• [Task to complete]:
Copy out every line from the records that includes "Lampung".

• [Listed entries]:
+--

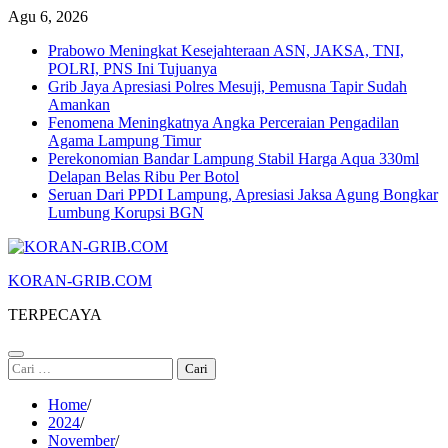
Skip
Agu 6, 2026
to
Prabowo Meningkat Kesejahteraan ASN, JAKSA, TNI,
content
POLRI, PNS Ini Tujuanya
Grib Jaya Apresiasi Polres Mesuji, Pemusna Tapir Sudah
Amankan
Fenomena Meningkatnya Angka Perceraian Pengadilan
Agama Lampung Timur
Perekonomian Bandar Lampung Stabil Harga Aqua 330ml
Delapan Belas Ribu Per Botol
Seruan Dari PPDI Lampung, Apresiasi Jaksa Agung Bongkar
Lumbung Korupsi BGN
KORAN-GRIB.COM
TERPECAYA
Cari
untuk:
Home
2024
November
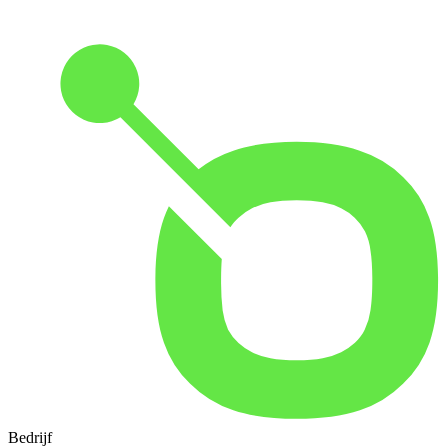
Bedrijf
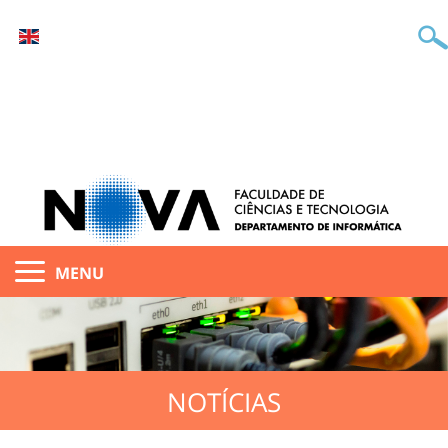
MENU
NOTÍCIAS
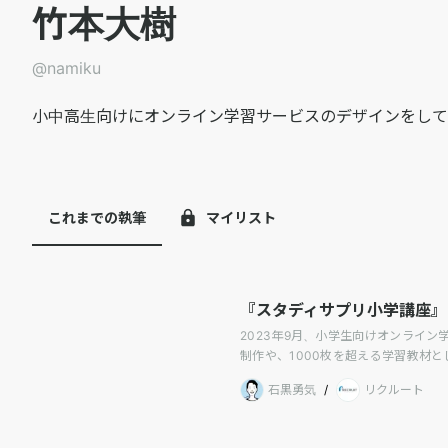
竹本大樹
@
namiku
小中高生向けにオンライン学習サービスのデザインをして
これまでの執筆
マイリスト
『スタディサプリ小学講座』
2023年9月、小学生向けオンライ
制作や、1000枚を超える学習教材
チームとして補う必要がある中で、
石黒勇気
/
リクルート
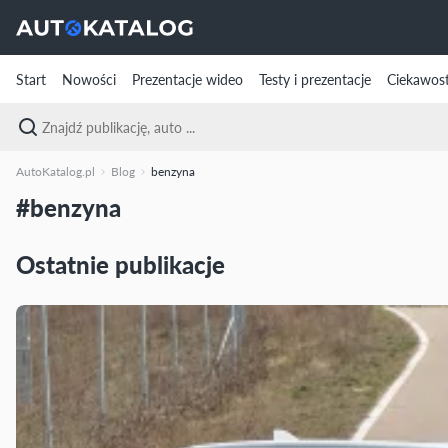
Start
Nowości
Prezentacje wideo
Testy i prezentacje
Ciekawost
AutoKatalog.pl
Blog
benzyna
#benzyna
Ostatnie publikacje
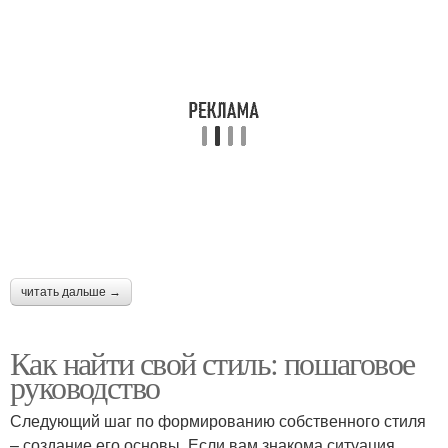
читать дальше →
Как найти свой стиль: пошаговое
руководство
Следующий шаг по формированию собственного стиля
– создание его основы. Если вам знакома ситуация,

+--

• [Task response]:
Agama Lampung Timur
Perekonomian Bandar Lampung Stabil Harga Aqua 330ml
Seruan Dari PPDI Lampung, Apresiasi Jaksa Agung Bongkar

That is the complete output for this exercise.